PowerGridModel · mgovers · Aug 21, 2024 · Jul 5, 2024 · Aug 13, 2024 · Aug 13, 2024
diff --git a/src/power_grid_model/_utils.py b/src/power_grid_model/_utils.py
@@ -18,16 +18,17 @@
 from power_grid_model.core.data_handling import OutputType, process_output_component_types
 from power_grid_model.core.dataset_definitions import ComponentType
 from power_grid_model.data_types import (
-    BatchArray,
+    BatchComponentData,
     BatchDataset,
     BatchList,
     Dataset,
     DenseBatchArray,
     PythonDataset,
     SingleArray,
+    SingleComponentData,
     SingleDataset,
     SinglePythonDataset,
-    SparseBatchArray,
+    SparseBatchData,
 )
 from power_grid_model.typing import ComponentAttributeMapping
 
@@ -120,7 +121,7 @@ def get_and_verify_batch_sizes(batch_data: BatchDataset) -> int:
     return n_batch_size
 
 
-def get_batch_size(batch_data: BatchArray) -> int:
+def get_batch_size(batch_data: BatchComponentData) -> int:
     """
     Determine the number of batches and verify the data structure while we're at it.
 
@@ -135,19 +136,21 @@ def get_batch_size(batch_data: BatchArray) -> int:
         # we assume that it is a single batch.

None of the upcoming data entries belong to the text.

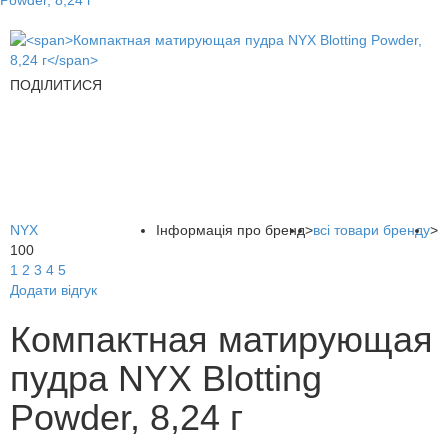
Powder, 8,24 г
ПОДІЛИТИСЯ
NYX
Інформація про бренд
>
всі товари бренду
>
100
1
2
3
4
5
Додати відгук
Компактная матирующая
пудра NYX Blotting
Powder, 8,24 г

         if batch_data.ndim == 1:
             return 1
-        n_batches = batch_data.shape[0]
-    elif isinstance(batch_data, dict):
+        return batch_data.shape[0]
+
+    if isinstance(batch_data, dict):
         # If the batch data is a dictionary, we assume that it is an indptr/data structure (otherwise it is an
         # invalid dictionary). There is always one indptr more than there are batches.

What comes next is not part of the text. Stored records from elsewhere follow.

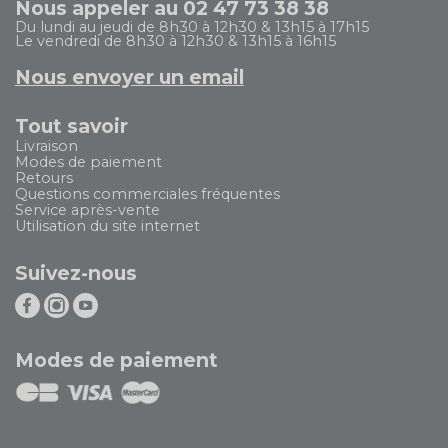
Nous appeler au 02 47 73 38 38
Du lundi au jeudi de 8h30 à 12h30 & 13h15 à 17h15
Le vendredi de 8h30 à 12h30 & 13h15 à 16h15
Nous envoyer un email
Tout savoir
Livraison
Modes de paiement
Retours
Questions commerciales fréquentes
Service après-vente
Utilisation du site internet
Suivez-nous
Modes de paiement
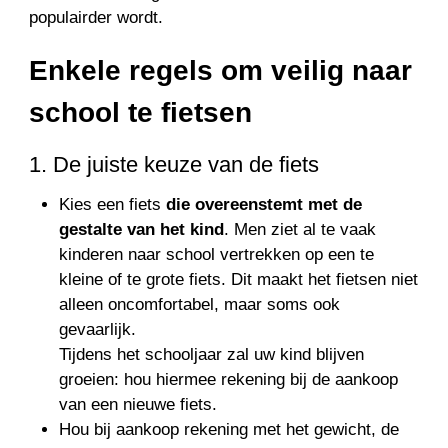
populairder wordt.
Enkele regels om veilig naar
school te fietsen
1. De juiste keuze van de fiets
Kies een fiets
die overeenstemt met de
gestalte van het kind
. Men ziet al te vaak
kinderen naar school vertrekken op een te
kleine of te grote fiets. Dit maakt het fietsen niet
alleen oncomfortabel, maar soms ook
gevaarlijk.
Tijdens het schooljaar zal uw kind blijven
groeien: hou hiermee rekening bij de aankoop
van een nieuwe fiets.
Hou bij aankoop rekening met het gewicht, de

         if "indptr" not in batch_data:
             raise ValueError("Invalid batch data format, expected 'indptr' and 'data' entries")

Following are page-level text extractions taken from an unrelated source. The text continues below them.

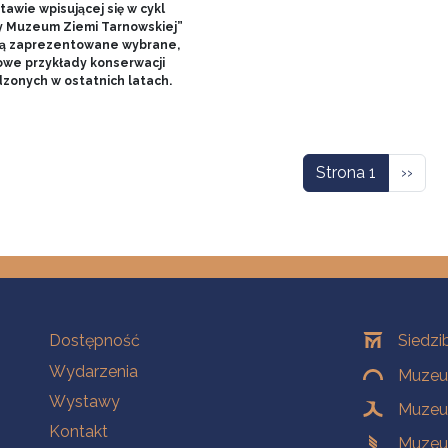
awie wpisującej się w cykl
y Muzeum Ziemi Tarnowskiej”
ą zaprezentowane wybrane,
owe przykłady konserwacji
zonych w ostatnich latach.
icowanie
Nastę
Strona 1
››
Na skróty
Oddziały
Dostępność
Siedzi
Wydarzenia
Muzeum
Wystawy
Muzeum
Kontakt
Muzeu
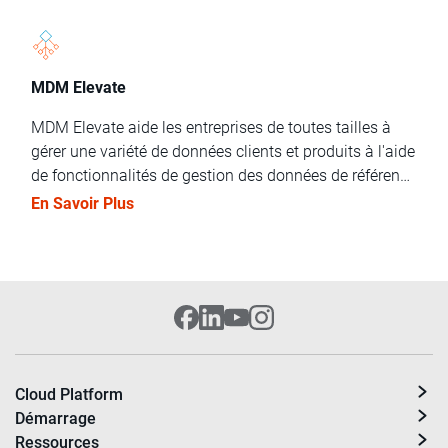
décisions axées sur les données.
MDM Elevate
MDM Elevate aide les entreprises de toutes tailles à
gérer une variété de données clients et produits à l'aide
de fonctionnalités de gestion des données de référence
multidomaines et de technologies sociales et
En Savoir Plus
cognitives de nouvelle génération.
Cloud Platform
Démarrage
Ressources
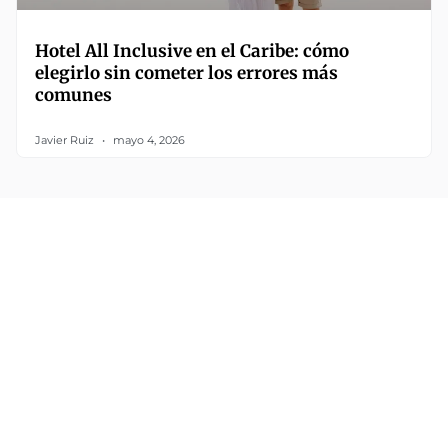
Hotel All Inclusive en el Caribe: cómo
elegirlo sin cometer los errores más
comunes
Javier Ruiz
mayo 4, 2026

-        n_batches = batch_data["indptr"].size - 1
-    else:
-        # If the batch data is not a numpy array and not a dictionary, it is invalid
-        raise ValueError(
-            "Invalid batch data format, expected a 2-d numpy array or a dictionary with an 'indptr' and 'data' entry"
-        )
-    return n_batches
+        indptr = batch_data["indptr"]
+        if isinstance(indptr, np.ndarray):
+            return indptr.size - 1
+
+    # If the batch data is not a numpy array and not a dictionary, it is invalid
+    raise ValueError(
+        "Invalid batch data format, expected a 2-d numpy array or a dictionary with an 'indptr' and 'data' entry"
+    )
 
 
 def split_numpy_array_in_batches(data: DenseBatchArray | SingleArray, component: ComponentType) -> list[np.ndarray]:
@@ -177,7 +180,7 @@ def split_numpy_array_in_batches(data: DenseBatchArray | SingleArray, component:
     )
 
 
-def split_sparse_batches_in_batches(batch_data: SparseBatchArray, component: ComponentType) -> list[np.ndarray]:
+def split_sparse_batches_in_batches(batch_data: SparseBatchData, component: ComponentType) -> list[SingleComponentData]:
     """
     Split a single numpy array representing, a compressed sparse structure, into one or more batches
 
@@ -199,27 +202,36 @@ def split_sparse_batches_in_batches(batch_data: SparseBatchArray, component: Com
     data = batch_data["data"]
     indptr = batch_data["indptr"]
 
-    if not isinstance(data, np.ndarray) or data.ndim != 1:
-        raise TypeError(
-            f"Invalid data type {type(data).__name__} in sparse batch data for '{component}' "
-            "(should be a 1D Numpy structured array (i.e. a single 'table'))."
-        )
+    def _split_buffer(buffer: np.ndarray, scenario: int) -> SingleArray:
+        if not isinstance(buffer, np.ndarray) or buffer.ndim != 1:
+            raise TypeError(
+                f"Invalid data type {type(buffer).__name__} in sparse batch data for '{component}' "
+                "(should be a 1D Numpy structured array (i.e. a single 'table'))."
+            )
 
-    if not isinstance(indptr, np.ndarray) or indptr.ndim != 1 or not np.issubdtype(indptr.dtype, np.integer):
-        raise TypeError(
-            f"Invalid indptr data type {type(indptr).__name__} in batch data for '{component}' "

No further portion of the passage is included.